Task prompt: Within the data beneath, some lines may hold the word "comté". Give the number of those lines and nothing else.

Data for this task:
•••••

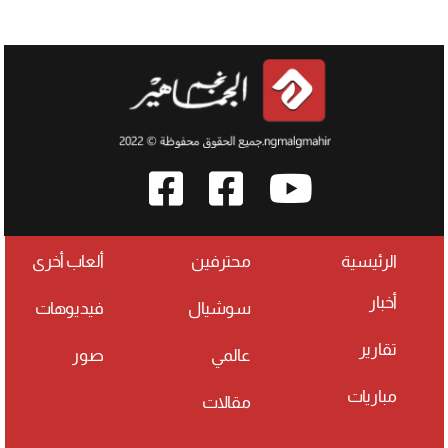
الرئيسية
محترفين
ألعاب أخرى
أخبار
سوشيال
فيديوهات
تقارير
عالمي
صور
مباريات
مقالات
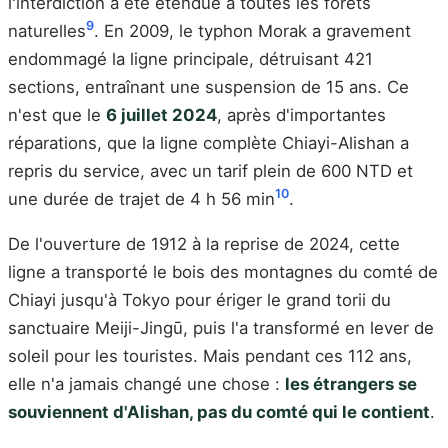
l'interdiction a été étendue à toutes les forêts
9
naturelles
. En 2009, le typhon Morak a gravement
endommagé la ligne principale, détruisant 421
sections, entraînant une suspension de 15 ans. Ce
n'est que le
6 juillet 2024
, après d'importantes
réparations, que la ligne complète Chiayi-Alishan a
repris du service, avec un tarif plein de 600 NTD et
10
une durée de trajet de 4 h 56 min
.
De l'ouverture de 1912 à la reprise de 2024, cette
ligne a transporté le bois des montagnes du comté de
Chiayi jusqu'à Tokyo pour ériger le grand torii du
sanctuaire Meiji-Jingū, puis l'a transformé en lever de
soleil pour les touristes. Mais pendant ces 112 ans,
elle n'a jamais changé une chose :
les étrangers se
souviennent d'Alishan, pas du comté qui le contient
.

•••••

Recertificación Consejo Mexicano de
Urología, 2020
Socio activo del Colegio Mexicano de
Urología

•••••

Output below: 2